DailyHunt is Verse's flagship News App with over 300 Million Daily Active Users (DAU) and its complete infrastructure was running on-premised over a multi hypervisor environment composed of baremetal, VMWare & Nutanix. The data pipeline consisted of Hadoop, Kafka, Storm, HBase, KStream & Redis that struggled to scale with growing data volumes. Seeking enhanced scalability, flexibility, and cost-efficiency, the client approached Quark Media with the problem statement.
The on-premises data pipeline faced several challenges
Frequent downtimes of the data pipeline, which was impacting business.
Limited scalability, hindering the processing of increasing data loads.
High maintenance costs associated with hardware upgrades and maintenance.
Lack of flexibility in adapting to evolving technology and business needs.

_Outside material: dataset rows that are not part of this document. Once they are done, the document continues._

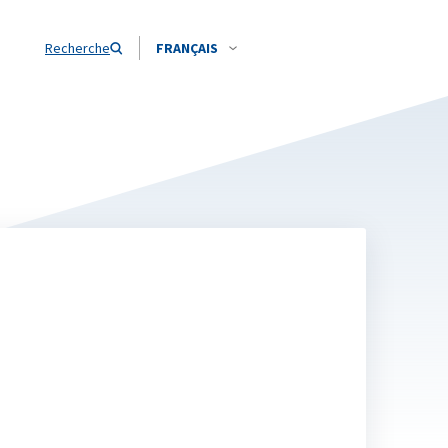
Recherche
FRANÇAIS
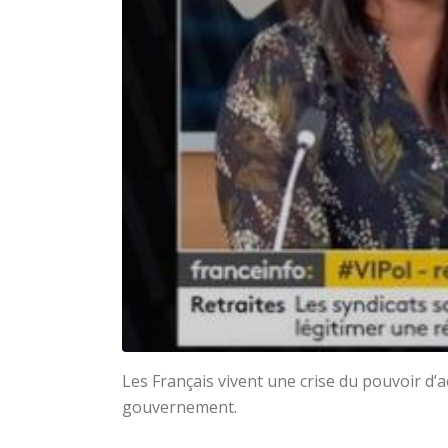
Les Français vivent une crise du pouvoir d’
gouvernement.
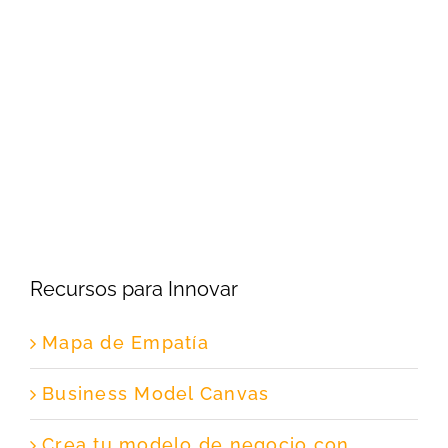
Recursos para Innovar
Mapa de Empatía
Business Model Canvas
Crea tu modelo de negocio con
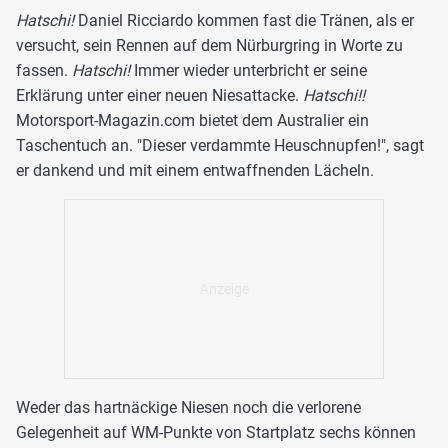
Hatschi!
Daniel Ricciardo kommen fast die Tränen, als er
versucht, sein Rennen auf dem Nürburgring in Worte zu
fassen.
Hatschi!
Immer wieder unterbricht er seine
Erklärung unter einer neuen Niesattacke.
Hatschi!!
Motorsport-Magazin.com bietet dem Australier ein
Taschentuch an. "Dieser verdammte Heuschnupfen!", sagt
er dankend und mit einem entwaffnenden Lächeln.
Weder das hartnäckige Niesen noch die verlorene
Gelegenheit auf WM-Punkte von Startplatz sechs können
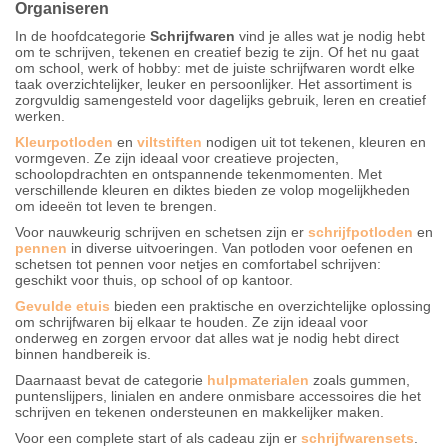
Organiseren
In de hoofdcategorie
Schrijfwaren
vind je alles wat je nodig hebt
om te schrijven, tekenen en creatief bezig te zijn. Of het nu gaat
om school, werk of hobby: met de juiste schrijfwaren wordt elke
taak overzichtelijker, leuker en persoonlijker. Het assortiment is
zorgvuldig samengesteld voor dagelijks gebruik, leren en creatief
werken.
Kleurpotloden
en
viltstiften
nodigen uit tot tekenen, kleuren en
vormgeven. Ze zijn ideaal voor creatieve projecten,
schoolopdrachten en ontspannende tekenmomenten. Met
verschillende kleuren en diktes bieden ze volop mogelijkheden
om ideeën tot leven te brengen.
Voor nauwkeurig schrijven en schetsen zijn er
schrijfpotloden
en
pennen
in diverse uitvoeringen. Van potloden voor oefenen en
schetsen tot pennen voor netjes en comfortabel schrijven:
geschikt voor thuis, op school of op kantoor.
Gevulde etuis
bieden een praktische en overzichtelijke oplossing
om schrijfwaren bij elkaar te houden. Ze zijn ideaal voor
onderweg en zorgen ervoor dat alles wat je nodig hebt direct
binnen handbereik is.
Daarnaast bevat de categorie
hulpmaterialen
zoals gummen,
puntenslijpers, linialen en andere onmisbare accessoires die het
schrijven en tekenen ondersteunen en makkelijker maken.
Voor een complete start of als cadeau zijn er
schrijfwarensets
.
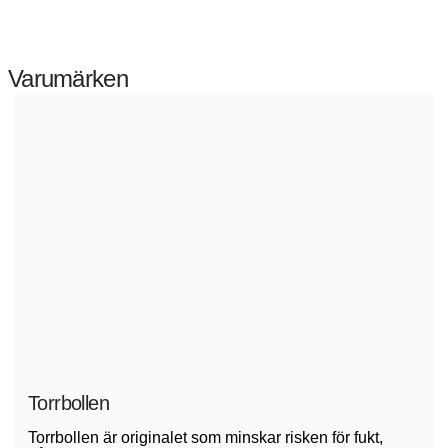
Varumärken
Torrbollen
Torrbollen är originalet som minskar risken för fukt,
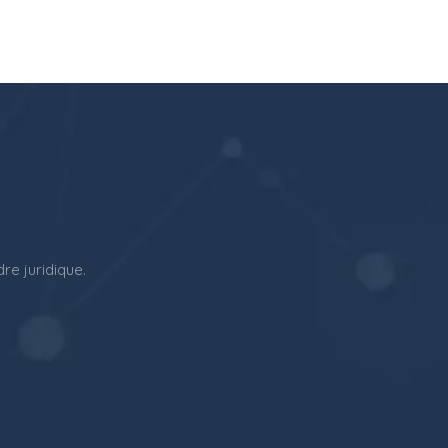
e juridique.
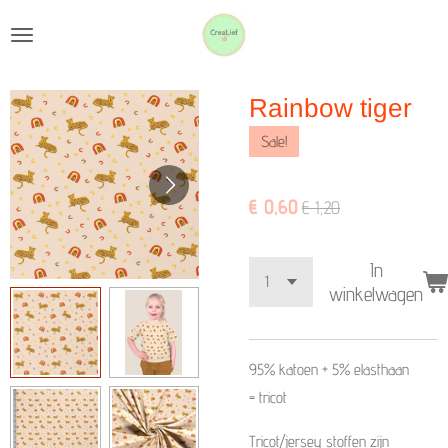
Ga
direct
naar
Rainbow tiger
de
hoofdinhoud
Sale!
€ 0,60
€ 1,20
In
winkelwagen
95% katoen + 5%
elasthaan
=
tricot
Tricot/jersey stoffen zijn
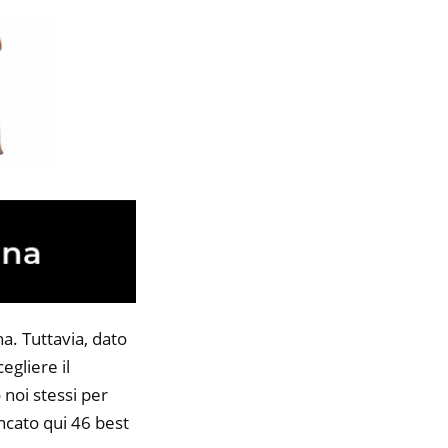
a. Tuttavia, dato
egliere il
 noi stessi per
encato qui 46 best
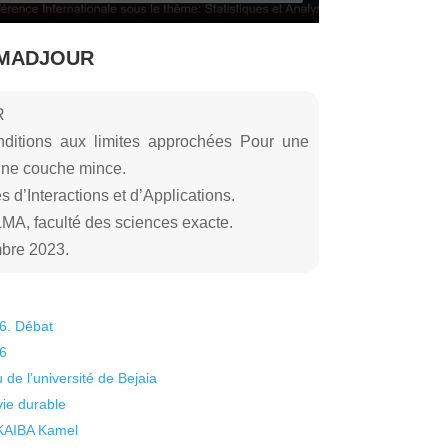
a MADJOUR
R
nditions aux limites approchées Pour une
une couche mince.
 d’Interactions et d’Applications.
MA, faculté des sciences exacte.
mbre 2023.
26. Débat
26
 de l’université de Bejaia
vie durable
 KAIBA Kamel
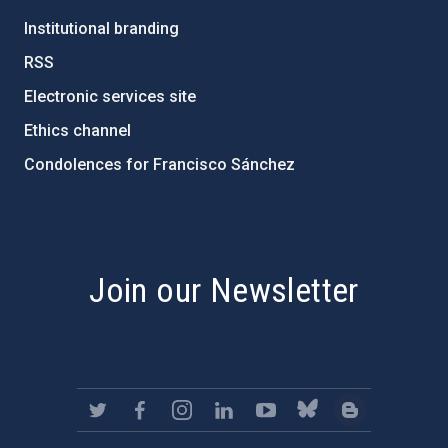
Institutional branding
RSS
Electronic services site
Ethics channel
Condolences for Francisco Sánchez
PostFooter > Newsletter link
Join our Newsletter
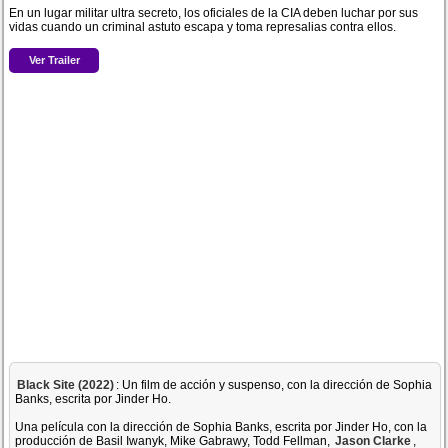
En un lugar militar ultra secreto, los oficiales de la CIA deben luchar por sus
vidas cuando un criminal astuto escapa y toma represalias contra ellos.
Ver Trailer
Black Site (2022)
: Un film de acción y suspenso, con la dirección de Sophia
Banks, escrita por Jinder Ho.
Una película con la dirección de Sophia Banks, escrita por Jinder Ho, con la
producción de Basil Iwanyk, Mike Gabrawy, Todd Fellman,
Jason Clarke
,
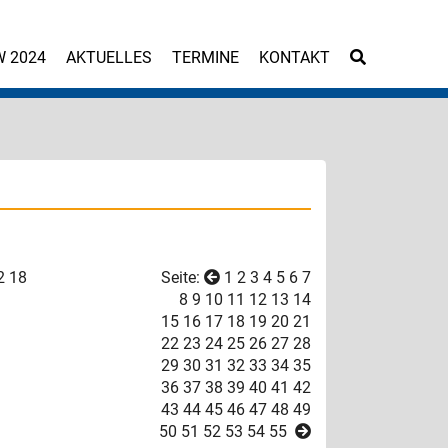
W 2024
AKTUELLES
TERMINE
KONTAKT
2
18
Seite:
1
2
3
4
5
6
7
8
9
10
11
12
13
14
15
16
17
18
19
20
21
22
23
24
25
26
27
28
29
30
31
32
33
34
35
36
37
38
39
40
41
42
43
44
45
46
47
48
49
50
51
52
53
54
55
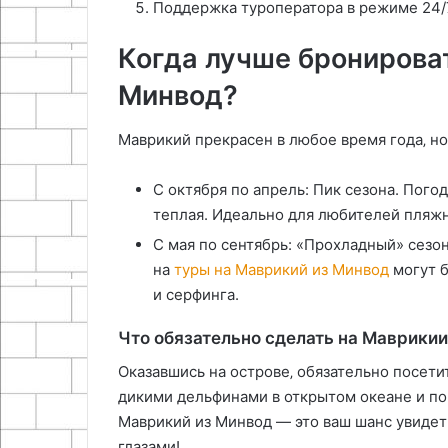
Поддержка туроператора в режиме 24/
Когда лучше бронирова
Минвод?
Маврикий прекрасен в любое время года‚ но
С октября по апрель: Пик сезона. Пого
теплая. Идеально для любителей пляжн
С мая по сентябрь: «Прохладный» сезон
на
туры на Маврикий из Минвод
могут б
и серфинга.
Что обязательно сделать на Маврикии
Оказавшись на острове‚ обязательно посет
дикими дельфинами в открытом океане и по
Маврикий из Минвод — это ваш шанс увидет
глазами!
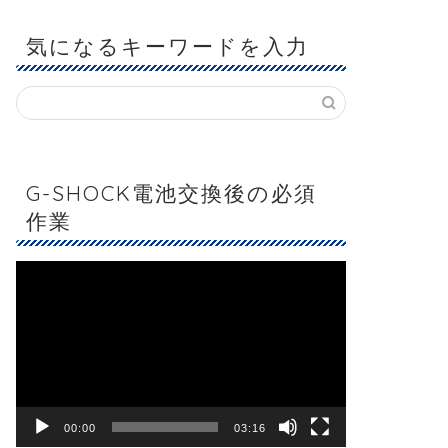
気になるキーワードを入力
G-SHOCK電池交換後の必須
作業
動
画
プ
レ
ー
ヤ
ー
00:00
03:16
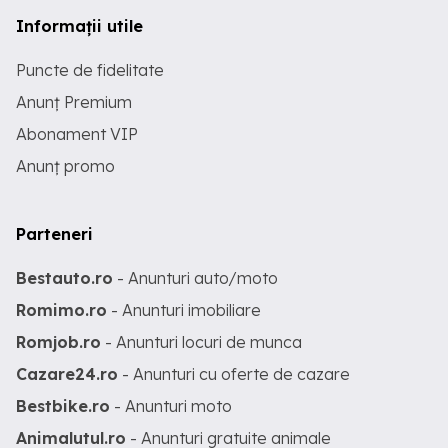
Informații utile
Puncte de fidelitate
Anunț Premium
Abonament VIP
Anunț promo
Parteneri
Bestauto.ro
- Anunturi auto/moto
Romimo.ro
- Anunturi imobiliare
Romjob.ro
- Anunturi locuri de munca
Cazare24.ro
- Anunturi cu oferte de cazare
Bestbike.ro
- Anunturi moto
Animalutul.ro
- Anunturi gratuite animale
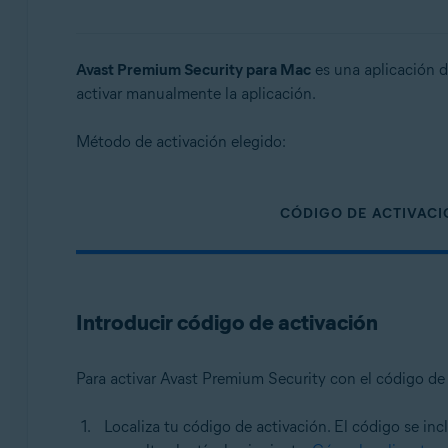
Sistemas operativos:
Windows, macOS
Avast Premium Security para Mac
es una aplicación d
activar manualmente la aplicación.
Método de activación elegido:
CÓDIGO DE ACTIVAC
Introducir código de activación
Para activar Avast Premium Security con el código de 
Localiza tu código de activación. El código se inc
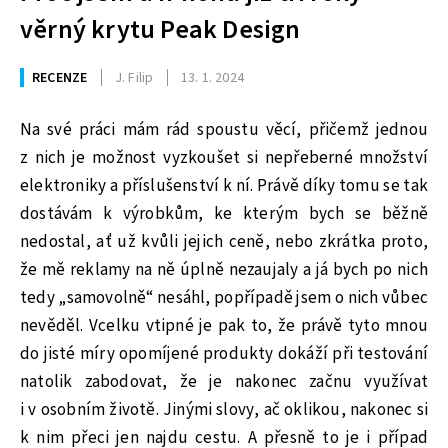
věrný krytu Peak Design
RECENZE
J. Filip
13. 1. 2024
Na své práci mám rád spoustu věcí, přičemž jednou
z nich je možnost vyzkoušet si nepřeberné množství
elektroniky a příslušenství k ní. Právě díky tomu se tak
dostávám k výrobkům, ke kterým bych se běžně
nedostal, ať už kvůli jejich ceně, nebo zkrátka proto,
že mě reklamy na ně úplně nezaujaly a já bych po nich
tedy „samovolně“ nesáhl, popřípadě jsem o nich vůbec
nevěděl. Vcelku vtipné je pak to, že právě tyto mnou
do jisté míry opomíjené produkty dokáží při testování
natolik zabodovat, že je nakonec začnu využívat
i v osobním životě. Jinými slovy, ač oklikou, nakonec si
k nim přeci jen najdu cestu. A přesně to je i případ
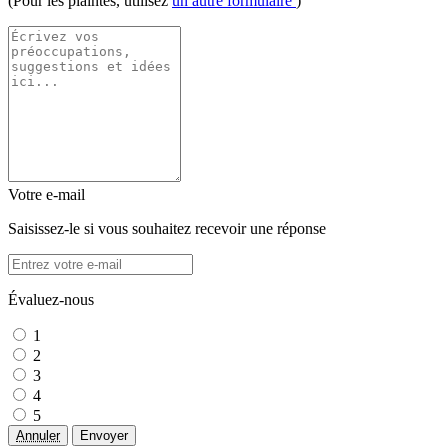
(Pour les plaintes, utilisez
un autre formulaire
)
Votre e-mail
Saisissez-le si vous souhaitez recevoir une réponse
Évaluez-nous
1
2
3
4
5
Annuler
Envoyer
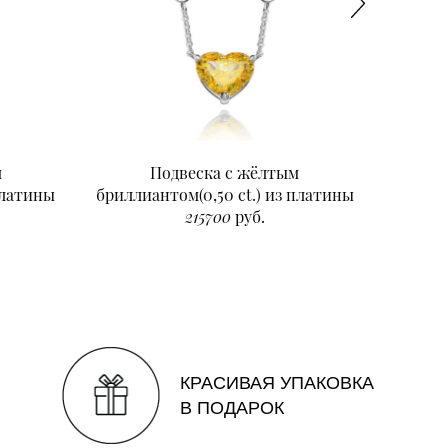
м
Подвеска с жёлтым
Подвеск
платины
бриллиантом(0,50 ct.) из платины
215700
руб.
КРАСИВАЯ УПАКОВКА
В ПОДАРОК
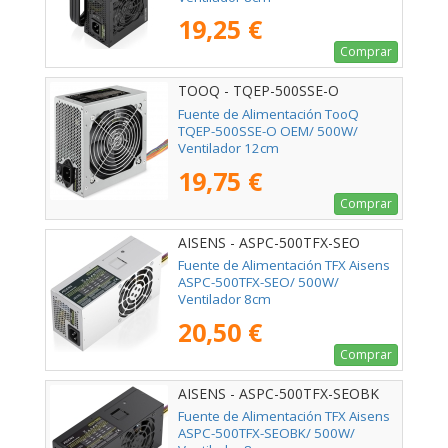
19,25 €
Comprar
TOOQ - TQEP-500SSE-O
Fuente de Alimentación TooQ
TQEP-500SSE-O OEM/ 500W/
Ventilador 12cm
19,75 €
Comprar
AISENS - ASPC-500TFX-SEO
Fuente de Alimentación TFX Aisens
ASPC-500TFX-SEO/ 500W/
Ventilador 8cm
20,50 €
Comprar
AISENS - ASPC-500TFX-SEOBK
Fuente de Alimentación TFX Aisens
ASPC-500TFX-SEOBK/ 500W/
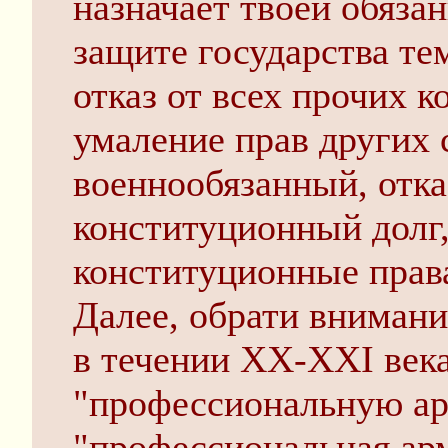
назначает твоей обязан
защите государства те
отказ от всех прочих 
умаление прав других 
военнообязанный, отка
конституционный долг
конституционные прав
Далее, обрати внимани
в течении XX-XXI века 
"профессиональную а
"профессиональная ар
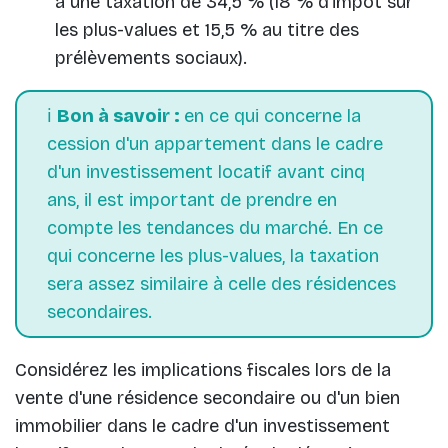
à une taxation de 34,5 % (18 % d'impôt sur
les plus-values et 15,5 % au titre des
prélèvements sociaux).
ℹ️
Bon à savoir :
en ce qui concerne la
cession d'un appartement dans le cadre
d'un investissement locatif avant cinq
ans, il est important de prendre en
compte les tendances du marché. En ce
qui concerne les plus-values, la taxation
sera assez similaire à celle des résidences
secondaires.
Considérez les implications fiscales lors de la
vente d'une résidence secondaire ou d'un bien
immobilier dans le cadre d'un investissement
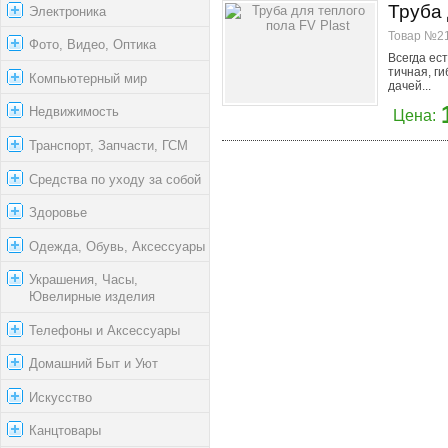
Труба 
Электроника
Товар №21
Фото, Видео, Оптика
Всегда ест
тичная, г
Компьютерный мир
дачей...
Недвижимость
Цена:
Транспорт, Запчасти, ГСМ
Средства по уходу за собой
Здоровье
Одежда, Обувь, Аксессуары
Украшения, Часы,
Ювелирные изделия
Телефоны и Аксессуары
Домашний Быт и Уют
Искусство
Канцтовары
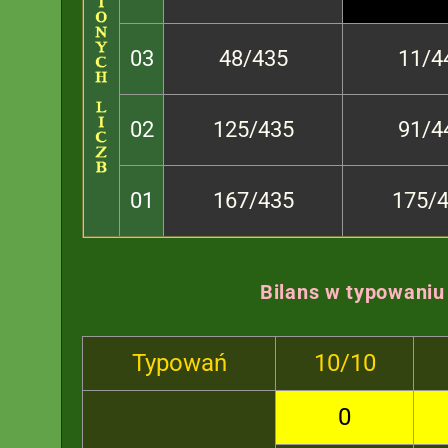
03
48/435
11/4
02
125/435
91/4
01
167/435
175/
Bilans w typowaniu
Typowań
10/10
0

The client aimed to achieve the following objectives with the migration
Seamless transition from on-premises to cloud infrastructure.
Improved scalability to handle growing data volumes.
Better uptimes & stability of the data pipeline platform.
Enhanced flexibility and agility to adapt to changing business requirements.
After careful evaluation on performance, efficiency, scale and cost, we recommended the migration to Google cloud platform (GCP) for its robust infrastructure, comprehensive set of cloud services, reliable data store, BigData and competitive cost.
We recommended tools like StratoZone to do current infrastructure assessment, which can automatically discover existing infrastructure from any environment, analyze the cost-benefits of public cloud, and plan the migration.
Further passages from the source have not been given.